Subject: Data associated with <segment>
Looking at the current draft and some proposed modules more and more data is attached to or in the <segment> and <ignorable> elements. I think this is a bad design in the face of re-segmentation. Any data placed as a descendant of those nodes MUST have processing requirements regarding how a tool should handle them if it perform re-segmentation. This obviously extended to attributes on <source> and <target> as well.
Re-segmentation is an arbitrary sequence of joining and splitting of these nodes. I personally feel that it will be close to impossible to specify processing requirements for anything that is not fully defined in the core specification for these nodes. Modules that do not allow customization could have module specific PRs defined in the core but seem to overload the core with module details.
To limit the scope let’s consider <metaHolder> in <segment> and a generic tool without knowledge of the data stored in the <metaHolder>.

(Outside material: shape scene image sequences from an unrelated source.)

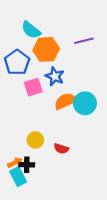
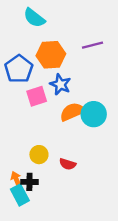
cyan semicircle: (31, 30) -> (34, 18), moved
orange arrow: (15, 163) -> (16, 180), turned -88

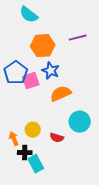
blue pentagon: (19, 69) -> (16, 73), moved
cyan circle: (94, 114) -> (80, 122), moved
orange arrow: (16, 180) -> (14, 139), moved
cyan rectangle: (20, 195) -> (36, 164), moved

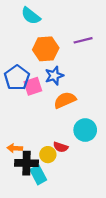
blue star: (51, 71) -> (54, 76), turned 30
yellow circle: (33, 130) -> (48, 155), moved
orange arrow: (14, 139) -> (15, 148), turned -64
black cross: (25, 153) -> (26, 163), size x1.5

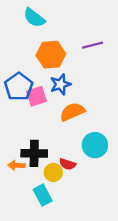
black cross: (26, 163) -> (34, 153), moved

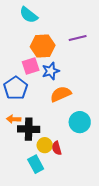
blue pentagon: (19, 87) -> (16, 88), moved
pink square: (37, 96) -> (31, 66), moved
red semicircle: (68, 164) -> (57, 148), moved, turned 56
orange arrow: (16, 165) -> (14, 119), moved

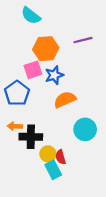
cyan rectangle: (36, 164) -> (53, 170), moved

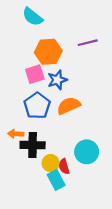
blue pentagon: (17, 93) -> (37, 106), moved
cyan circle: (85, 129) -> (87, 152), moved

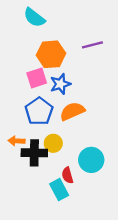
yellow circle: (51, 163) -> (53, 143), moved

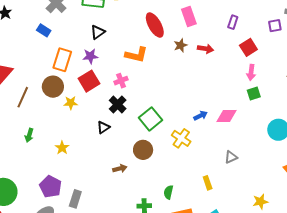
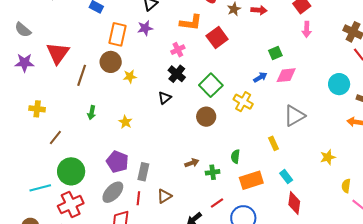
red square: (89, 81) -> (217, 38), moved
green square: (254, 93) -> (275, 53), moved
gray triangle: (231, 157) -> (294, 116), size x1.6
brown arrow: (120, 169) -> (192, 163), moved

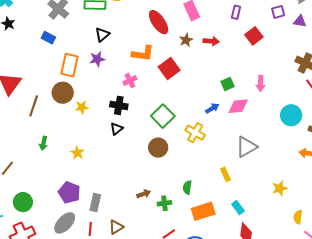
pink arrow: (307, 29) -> (261, 84), moved
black cross: (177, 74) -> (119, 105), moved, turned -30
green circle: (71, 171) -> (23, 202), size x0.7

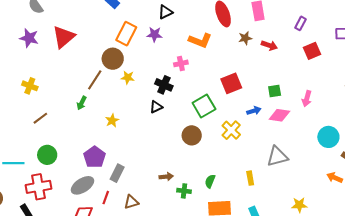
red square: (169, 68) -> (231, 83), moved
brown line: (34, 106) -> (95, 80), moved

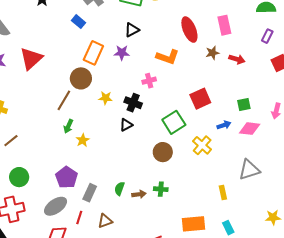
yellow star: (128, 78) -> (106, 98), moved
green arrow: (82, 103) -> (68, 126), moved
green semicircle: (210, 181) -> (119, 189), moved
green cross: (184, 191) -> (161, 189), moved

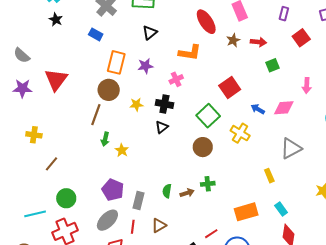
purple star: (122, 53) -> (145, 66), moved
green square: (244, 105) -> (273, 65), moved
blue arrow: (224, 125) -> (258, 109), turned -120

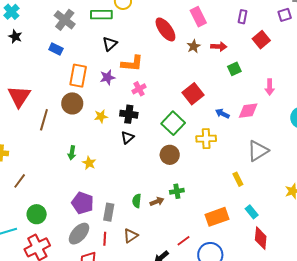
orange L-shape: (190, 53) -> (132, 63), moved
brown line: (96, 115) -> (44, 120), moved
yellow cross: (240, 133) -> (206, 139), turned -30

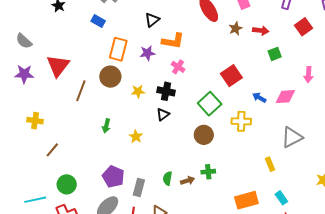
pink cross: (139, 89) -> (178, 67), turned -32
yellow star: (89, 163) -> (136, 137), moved

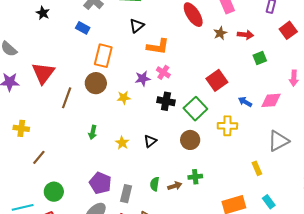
purple star: (147, 53) -> (143, 79), moved
black cross: (166, 91) -> (166, 101), moved
black triangle: (163, 114) -> (150, 141), moved

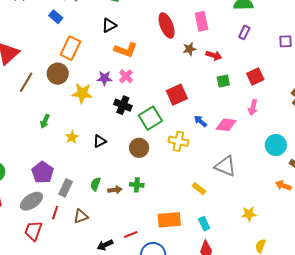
red square: (288, 30) -> (255, 76), moved
yellow star: (124, 98) -> (82, 93), size x1.5
gray triangle: (278, 141) -> (225, 166), turned 40
yellow rectangle: (257, 168) -> (199, 189), turned -40

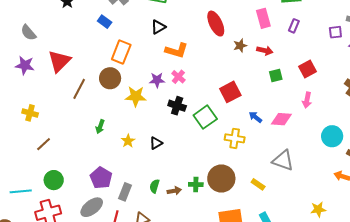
pink rectangle: (201, 21) -> (263, 18), moved
brown circle: (139, 148) -> (221, 178), moved, size x1.4
yellow star: (249, 214) -> (318, 209), moved

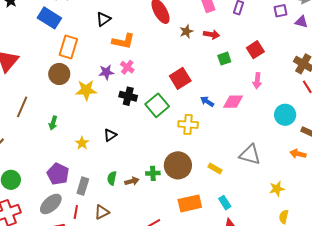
blue rectangle: (105, 22) -> (49, 18), size x1.6
brown line: (79, 89) -> (22, 107), moved
yellow star: (128, 141) -> (82, 143), moved
gray triangle: (283, 160) -> (250, 155), moved

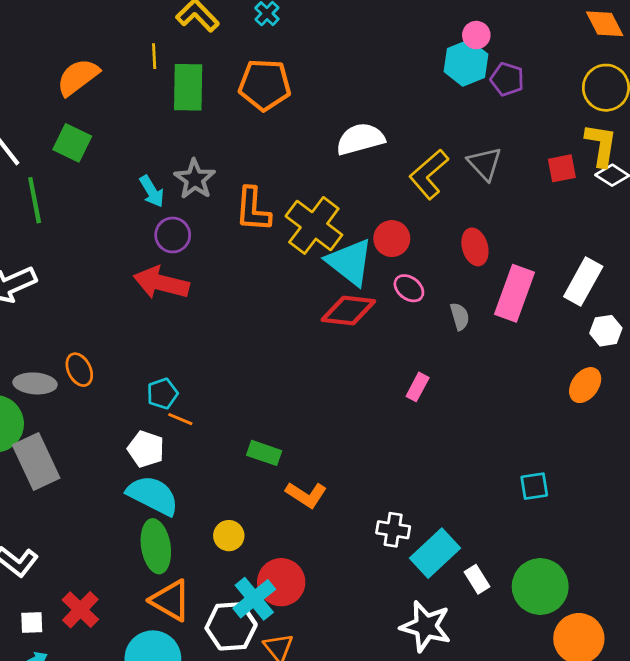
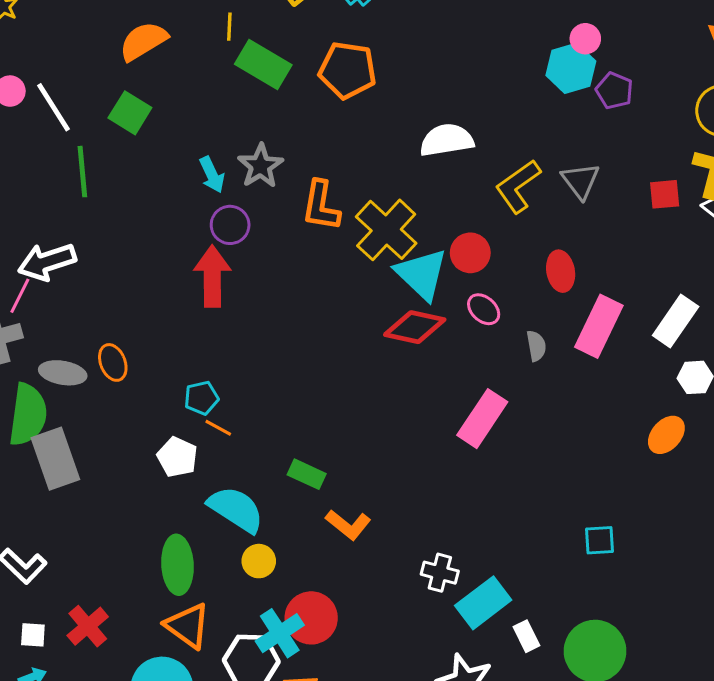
green rectangle: (188, 87) -> (263, 64), turned -66
red arrow: (161, 283) -> (212, 276), turned 70
pink rectangle: (418, 387) -> (482, 419), size x1.8
cyan semicircle: (153, 495) -> (236, 509), moved

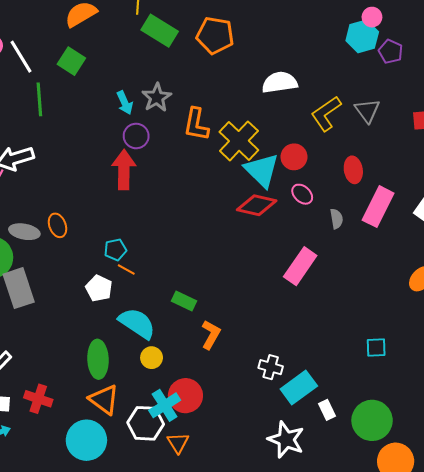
orange L-shape: (348, 525) -> (211, 335), turned -100
red cross: (88, 626) -> (38, 399), turned -32

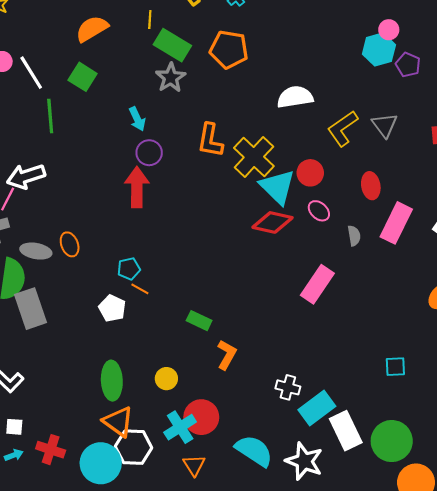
gray star: (157, 97) -> (171, 78), moved
cyan semicircle: (137, 323) -> (254, 451), moved
red cross: (38, 399) -> (51, 450), moved
white rectangle: (327, 410) -> (346, 431), size x1.8
white hexagon: (146, 423) -> (134, 447), moved

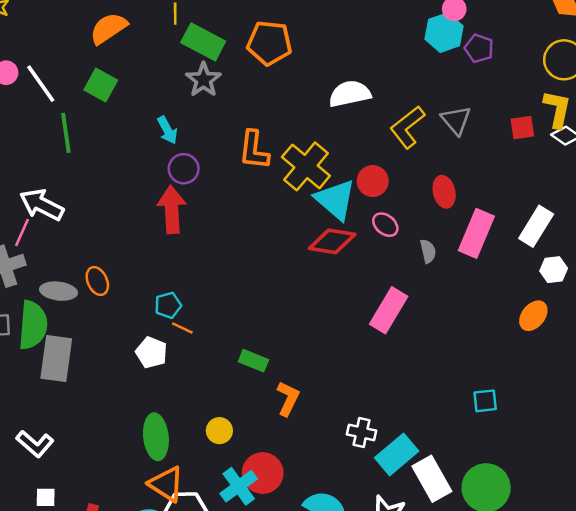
white arrow: (26, 176) -> (42, 205), turned 48
gray rectangle: (30, 309) -> (56, 359), turned 30

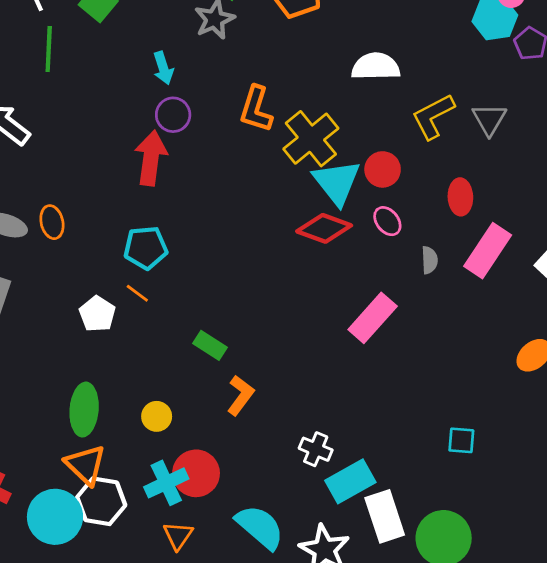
cyan pentagon: (168, 305) -> (146, 248), moved, size x1.4

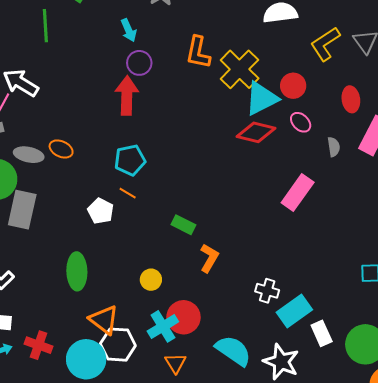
cyan triangle: (337, 182) -> (261, 98), turned 48
orange ellipse: (52, 222) -> (61, 149), turned -45
green ellipse: (84, 410) -> (77, 271), moved
white rectangle: (385, 516) -> (322, 333), size x0.7

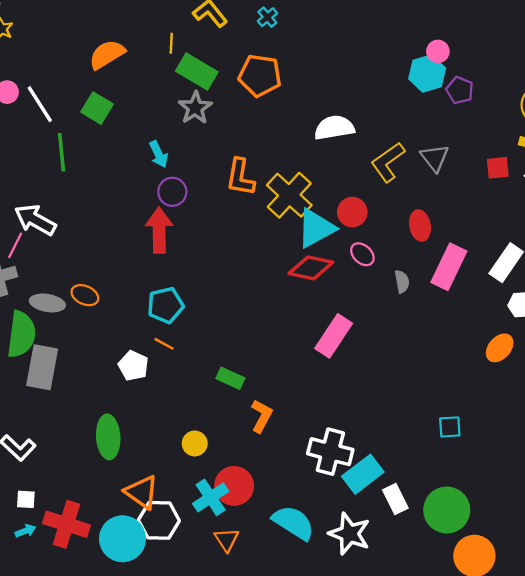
pink rectangle: (298, 193) -> (334, 336), moved
white cross: (267, 291) -> (330, 452), size x1.6
red cross: (38, 345) -> (66, 524), size x1.4

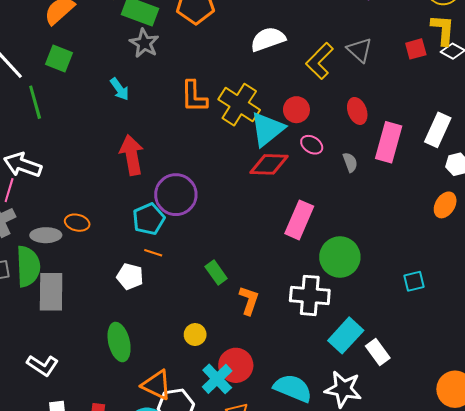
purple circle: (172, 192) -> (176, 195), moved, size x1.6
green rectangle: (230, 378) -> (216, 273), turned 40
white cross: (330, 452) -> (310, 295), moved
green circle: (447, 510) -> (340, 257), moved

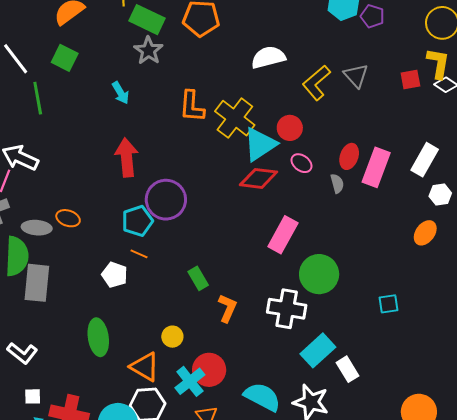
red ellipse: (357, 111) -> (349, 156), moved, turned 35
orange triangle: (157, 385) -> (145, 367), moved

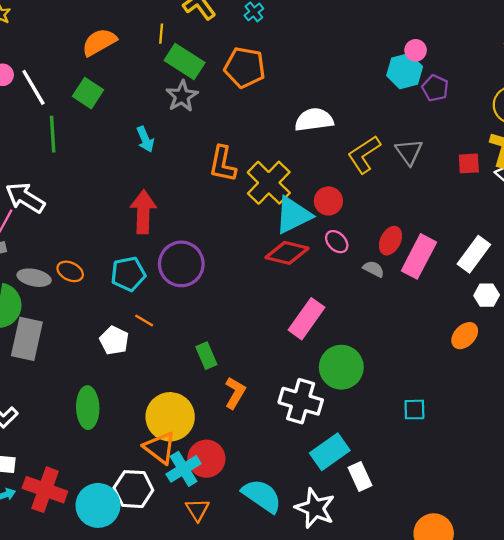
gray semicircle: (337, 183) -> (374, 269), turned -54
cyan pentagon: (137, 221) -> (128, 274), moved
yellow circle: (172, 337) -> (170, 417), size x2.0
orange triangle: (145, 367) -> (160, 448), moved

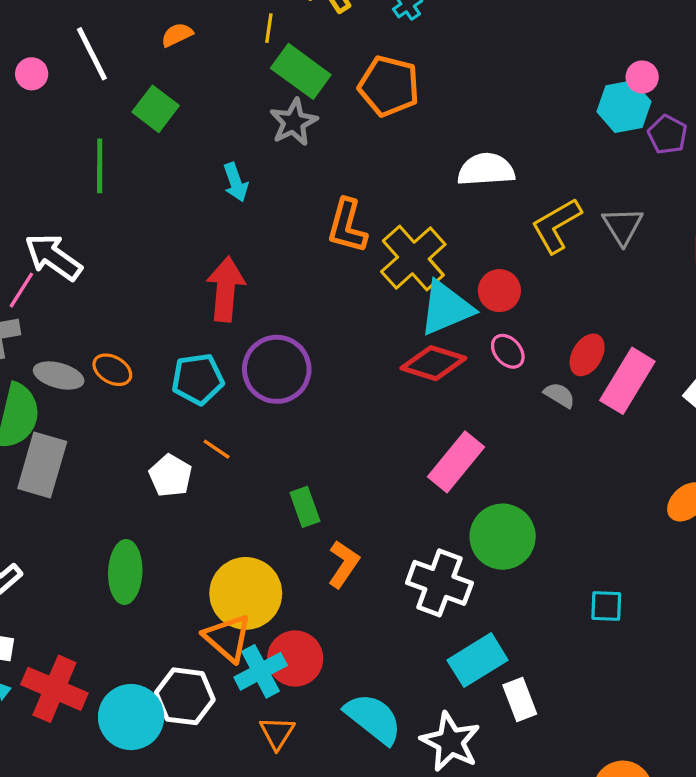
orange semicircle: (99, 42) -> (177, 35), size x0.6
white line: (33, 87) -> (92, 54), moved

If we split the segment I see the following possible processing requirements:
a. Remove the meta holder
b. Keep the meta holder on the left hand <segment>
c. Keep the meta holder on the right hand <segment>
d. Copy the meta holder so it exist on both <segment>s
e. Forbid re-segmentation
If we join two adjacent segments both having <metaHolder>:
a. Remove both meta holders
b. Keep the meta holder from the left hand <segment>
c. Keep the meta holder from the right hand <segment>
d. Merge the two meta holders and recursively resolve key conflicts
a. Keep the left hand side value in the resultant metaHolder
b. Keep the right hand side value in the resultant metaHolder
c. Duplicate the keys and keep both values
d. Concatenate the values from both sides into one key/value
e. Forbid re-segmentation
For the core we need to choose ONE rule for split and ONE rule for join. It is unlikely that the chosen rule will be good for anything but a subset of the use cases. Or we could add behavioral attributes and more complex PRs to <metaHolder>
If we extend this to custom schema extensions the merge cases likely become un-available as an XML tree merge of unknown content would be likely to cause schema violations. To allow selection of PRs to apply we would need to add a mechanism to the core that extensions can use to select how it’s data should be treated.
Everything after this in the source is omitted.